Im Mendlingtal, Niederösterreich, wird ein lebloser Körper im Wasser ...

„Mostviertler Grafen“ von Helmut Scharner, der fünfte Fall für Major Leopold Brandner, habe ich mit großer Freude gelesen. Worum geht es?
Im Mendlingtal, Niederösterreich, wird ein lebloser Körper im Wasser entdeckt. Schnell steht fest, es handelt sich um den »Schmiedepapst« Gottfried Lugbauer. Er wurde mit einem geschmiedeten Nagel erstochen. Cui bono?
Die Schmiede, eine interessante Welt, die mir aber völlig fremd ist. Die Geschichte wird auf zwei Zeitebenen erzählt: Juni und Oktober.
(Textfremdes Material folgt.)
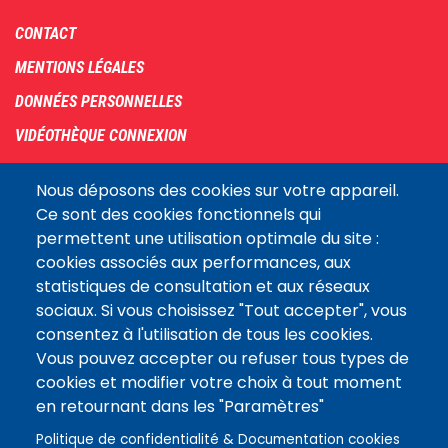
Footer
CONTACT
menu
MENTIONS LÉGALES
DONNÉES PERSONNELLES
VIDÉOTHÈQUE CONNEXION
PLAN DU SITE
Nous déposons des cookies sur votre appareil.
ARCHIVES
Ce sont des cookies fonctionnels qui
permettent une utilisation optimale du site :
COOKIES
cookies associés aux performances, aux
Assemblée
statistiques de consultation et aux réseaux
LE SITE DE L’ASSEMBLÉE NATIONALE
nationale
sociaux. Si vous choisissez "Tout accepter", vous
consentez à l'utilisation de tous les cookies.
Vous pouvez accepter ou refuser tous types de
Suivez-nous
cookies et modifier votre choix à tout moment
en retournant dans les "Paramètres"
Politique de confidentialité & Documentation cookies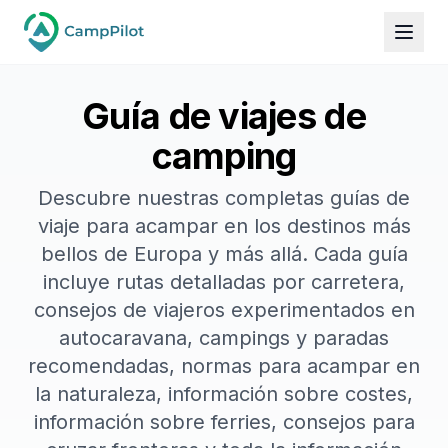
Guía de viajes de
camping
Descubre nuestras completas guías de
viaje para acampar en los destinos más
bellos de Europa y más allá. Cada guía
incluye rutas detalladas por carretera,
consejos de viajeros experimentados en
autocaravana, campings y paradas
recomendadas, normas para acampar en
la naturaleza, información sobre costes,
información sobre ferries, consejos para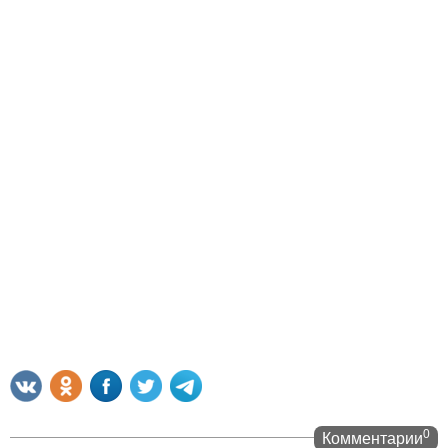
0
Комментарии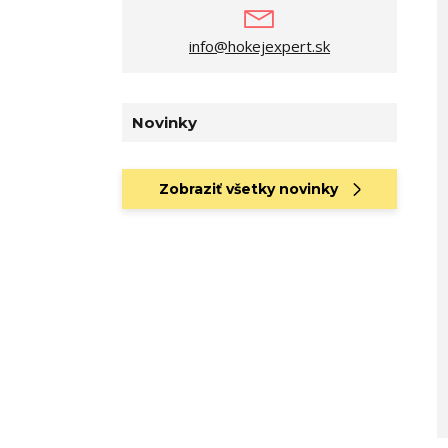
info@hokejexpert.sk
Novinky
Zobraziť všetky novinky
Da muss man beim Lesen ganz schön aufpassen.
Der Autor setzt dabei eher auf die leisen Töne. Akribische Polizeiarbeit, das ist genau mein Ding. Auch die Mischung aus Kriminalfall und Privatleben. Aber das Wichtigste sind all die Wendungen, die gegen Ende des Buches immer mehr werden.
Über das Wiedersehen mit Brandner habe ich mich sehr gefreut. Neu dabei, die junge Inspektorin Annika Lindner. Sie ist schon sehr speziell. Jugend und Neugier gepaart mit Fachkenntnis und Lebenserfahrung - eine gute Kombination.
Gefallen hat mir, dass das Buch sexuelle Belästigung und obszöne Anmache thematisiert. Das fand ich authentisch. Auch Nicole hat recht, wenn sie sagt: „Wäre ich ein Mann, dann wäre ich der tollste Typ, aber so bin ich einfach eine »Schlampe« für sie. Es ist so ungerecht!“
Alles in allem ein Buch ganz nach meinem Geschmack.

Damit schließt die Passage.